Dooku found himself having a sudden, unexpected, overpowering, and entirely distressing bad feeling about this . . .

His farce had suddenly, inexplicably, spun from humorous to deadly serious and was tumbling rapidly toward terrifying. Realization burst through Dooku's consciousness like the blossoming fireballs of dying ships outside: this pair of Jedi fools had somehow managed to become entirely dangerous.

These clowns might-just possibly-actually be able to beat him.

No sense taking chances; even his Master would agree with that. Lord Sidious could come up with a new plan more easily than a new apprentice.

He gathered the Force once more in a single indrawn breath that summoned power from throughout the universe; the slightest whipcrack of that power, negligent as a flick of his wrist, sent Kenobi flying backward to crash hard against the wall, but Dooku didn't have time to enjoy it.

Skywalker was all over him.

The shining blue lightsaber whirled and spat and every overhand chop crashed against Dooku's defense with the unstoppable power of a meteor strike; the Sith Lord spent lavishly of his reserve of the Force merely to meet these attacks without being cut in half, and Skywalker-Skywalker was getting stronger.

Each parry cost Dooku more power than he'd used to throw Kenobi across the room; each block aged him a decade.

He decided he'd best revise his strategy once again.
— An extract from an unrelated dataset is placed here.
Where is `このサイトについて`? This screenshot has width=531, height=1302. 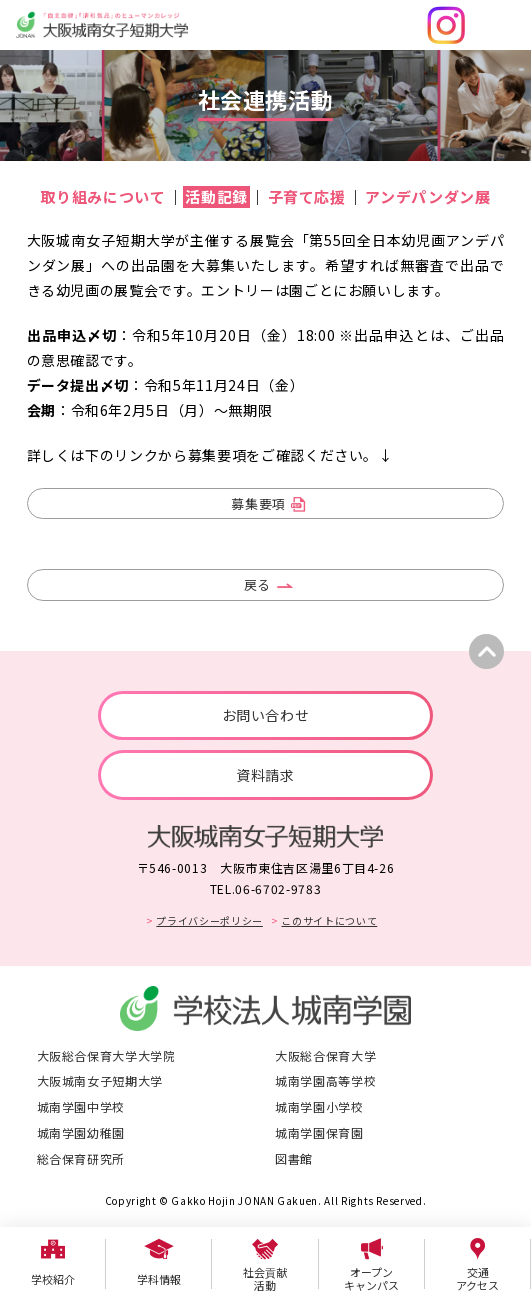 このサイトについて is located at coordinates (329, 920). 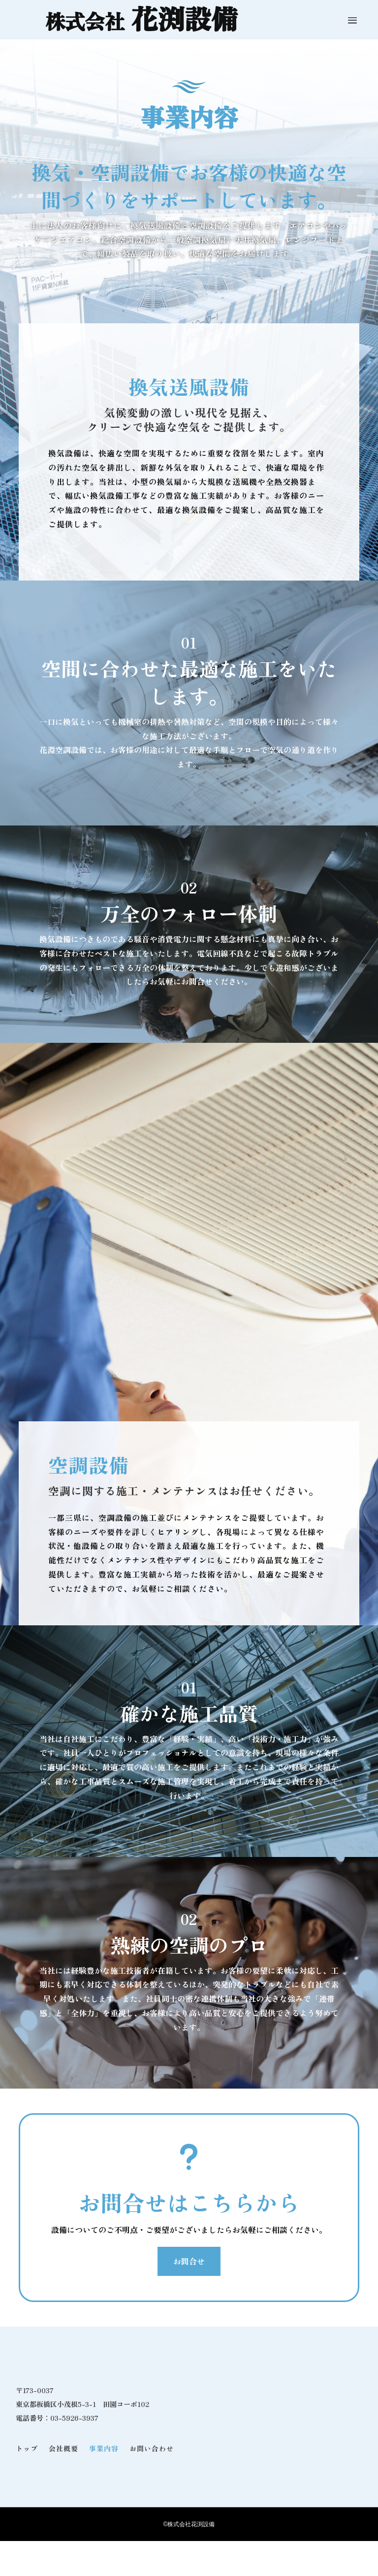 This screenshot has width=378, height=2576. Describe the element at coordinates (189, 2261) in the screenshot. I see `お問合せ` at that location. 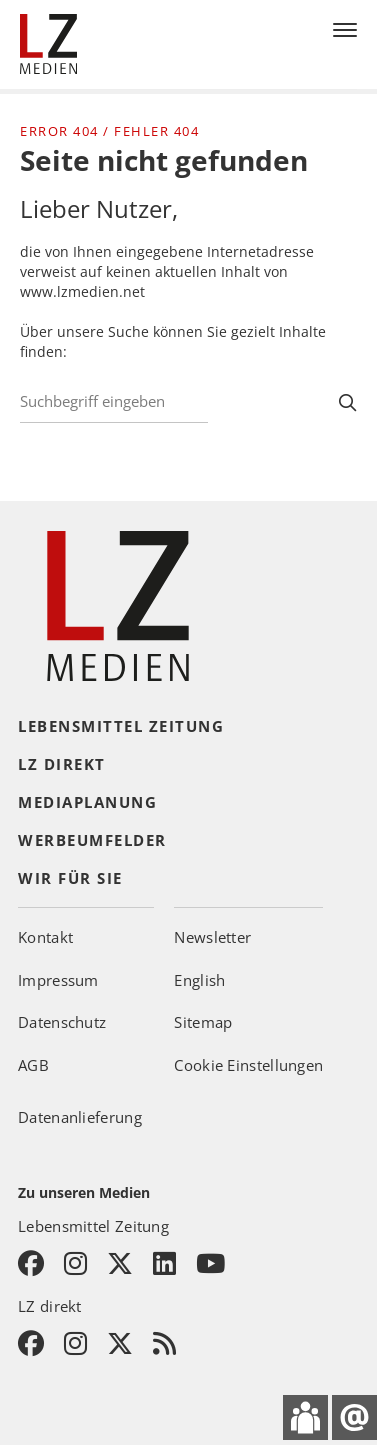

He no longer even tried to strike back. Force exhaustion began to close down his perceptions, drawing his consciousness back down to his physical form, trapping him within his own skull until he could barely even feel the contours of the room around him; he dimly sensed stairs at his back, stairs that led up to the entrance balcony. He retreated up them, using the higher ground for leverage, but Skywalker just kept on coming, tirelessly ferocious.

That blue blade was everywhere, flashing and whirling faster and faster until Dooku saw the room through an electric haze and now Kenobi was back in the picture: with a shout of the Force, he shot like a torpedo up the stairs behind Skywalker, and Dooku decided that under these rather extreme circumstances, it was at least arguably permissible for a gentleman to cheat.
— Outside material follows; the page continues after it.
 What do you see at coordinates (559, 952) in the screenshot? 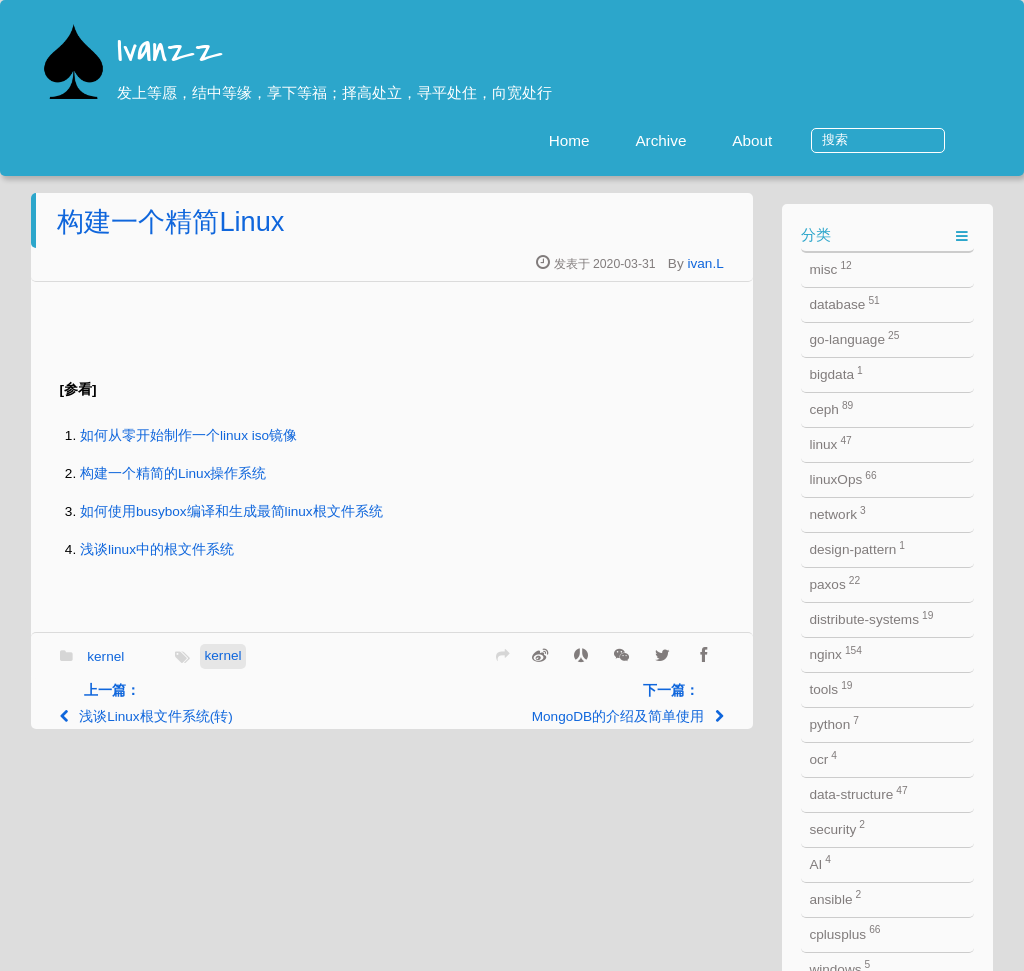 I see `Jacman` at bounding box center [559, 952].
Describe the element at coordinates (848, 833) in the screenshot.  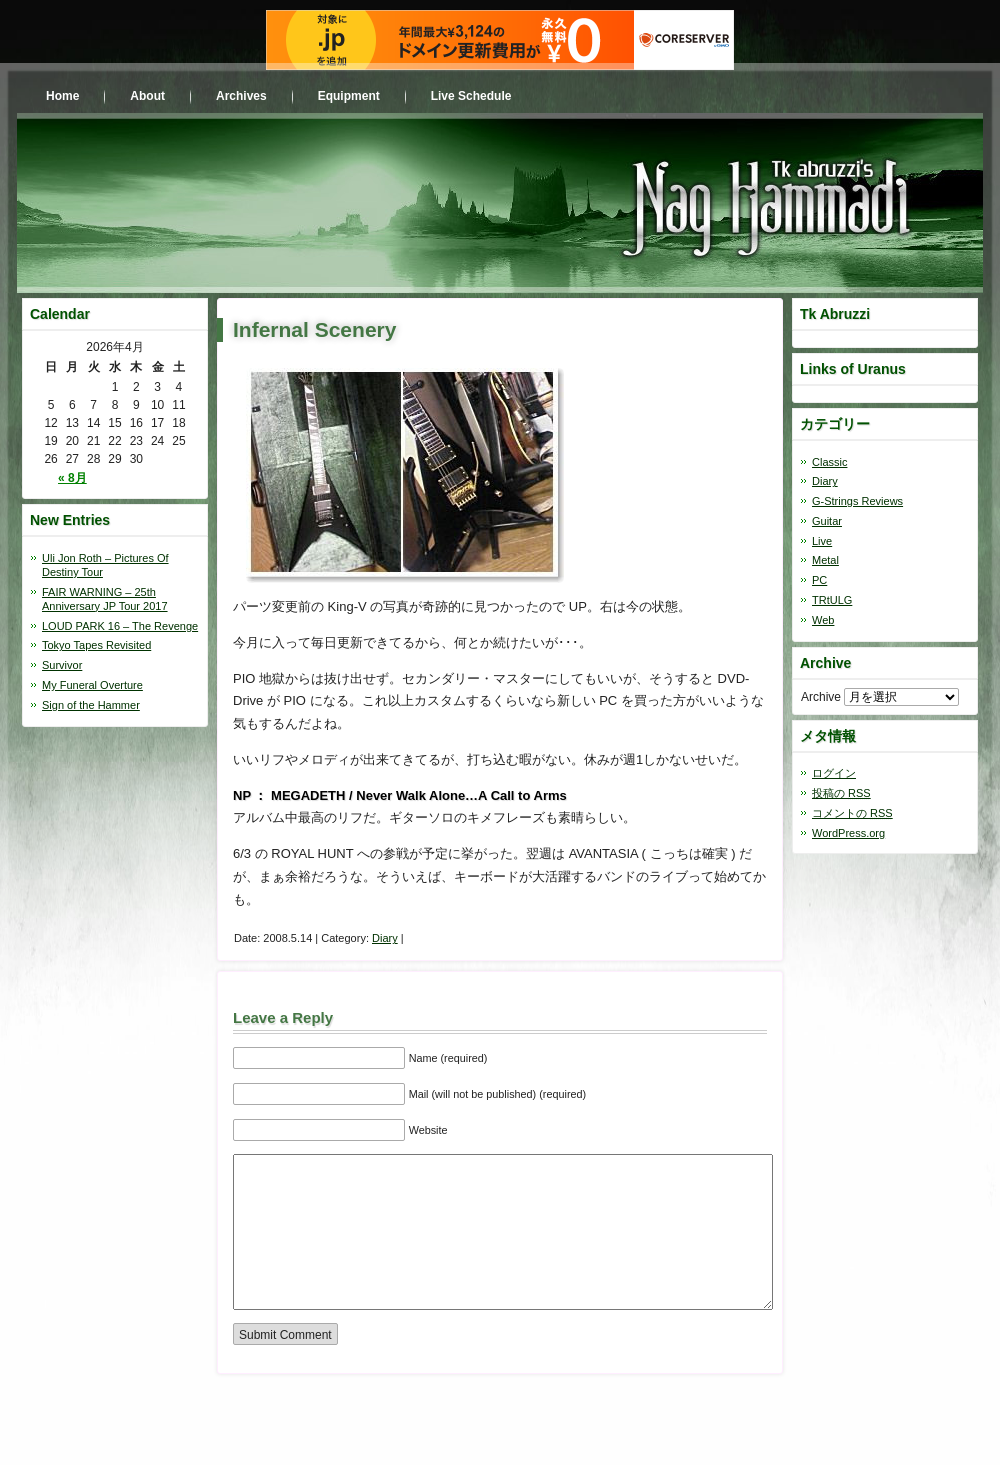 I see `WordPress.org` at that location.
"Guards!" he said to the pair of super battle droids that still stood at attention to either side of the entrance. "Open fire!"
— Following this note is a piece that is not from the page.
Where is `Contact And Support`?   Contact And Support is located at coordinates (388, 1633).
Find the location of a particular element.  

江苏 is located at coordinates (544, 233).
Instantly the two droids sprang forward and lifted their hands. Energy hammered out from the heavy blasters built into their arms; Skywalker whirled and his blade batted every blast back at the droids, whose mirror-polished carapace armor deflected the bolts again. Galvened particle beams screeched through the room in blinding ricochets.

Kenobi reached the top of the stairs and a single slash of his lightsaber dismantled both droids. Before their pieces could even hit the floor Dooku was in motion, landing a spinning side-stamp that folded Skywalker in half; he used his last burst of dark power to continue his spin into a blindingly fast wheel-kick that brought his heel against the point of Kenobi's chin with a crack like the report of a huge-bore slugthrower, knocking the Jedi Master back down the stairs. Sounded like he'd broken his neck.

Wouldn't that be lovely?

There was no sense in taking chances, however.

While Kenobi's bonelessly limp body was still tumbling toward the floor far below, Dooku sent a surge of energy through the Force. Kenobi's fall suddenly accelerated like a missile burning the last of its drives before impact. The Jedi Master struck the floor at a steep angle, skidded along it, and slammed into the wall so hard the hydrofoamed permacrete buckled and collapsed onto him.

This Dooku found exceedingly gratifying.

Now, as for Skywalker-Which was as far as Dooku got, because by the time his attention returned to the younger Jedi, his vision was rather completely obstructed by the sole of a boot approaching his face with something resembling terminal velocity.

The impact was a blast of white fire, and there was a second impact against his back that was the balcony rail, and then the room turned upside down and he fell toward the ceiling, but not really, of course: it only felt that way because he had flipped over the rail and he was falling headfirst toward the floor, and neither his arms nor his legs were paying any attention to what he was trying to make them do. The Force seemed to be busy elsewhere, and really, the whole process was entirely mortifying.